> [Exercise description]: Only the lines with "para" in the entries below belong in the answer; please copy them.
=-=-=-=-=
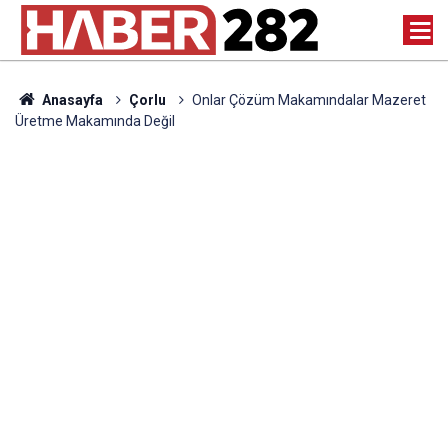
Anasayfa
Çorlu
Onlar Çözüm Makamındalar Mazeret
Üretme Makamında Değil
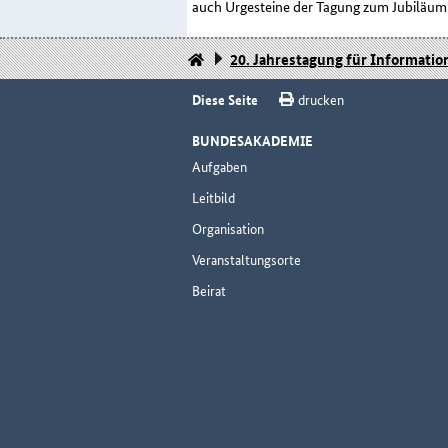
auch Urgesteine der Tagung zum Jubiläum
20. Jahrestagung für Informatio
Diese Seite
drucken
BUNDESAKADEMIE
Aufgaben
Leitbild
Organisation
Veranstaltungsorte
Beirat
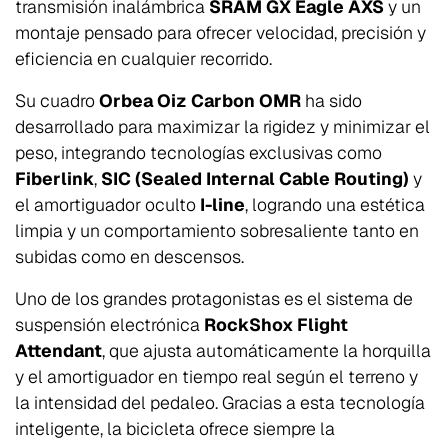
transmisión inalámbrica
SRAM GX Eagle AXS
y un
montaje pensado para ofrecer velocidad, precisión y
eficiencia en cualquier recorrido.
Su cuadro
Orbea Oiz Carbon OMR
ha sido
desarrollado para maximizar la rigidez y minimizar el
peso, integrando tecnologías exclusivas como
Fiberlink
,
SIC (Sealed Internal Cable Routing)
y
el amortiguador oculto
I-line
, logrando una estética
limpia y un comportamiento sobresaliente tanto en
subidas como en descensos.
Uno de los grandes protagonistas es el sistema de
suspensión electrónica
RockShox Flight
Attendant
, que ajusta automáticamente la horquilla
y el amortiguador en tiempo real según el terreno y
la intensidad del pedaleo. Gracias a esta tecnología
inteligente, la bicicleta ofrece siempre la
=-=-=-=-=
> [Result]:
montaje pensado para ofrecer velocidad, precisión y
desarrollado para maximizar la rigidez y minimizar el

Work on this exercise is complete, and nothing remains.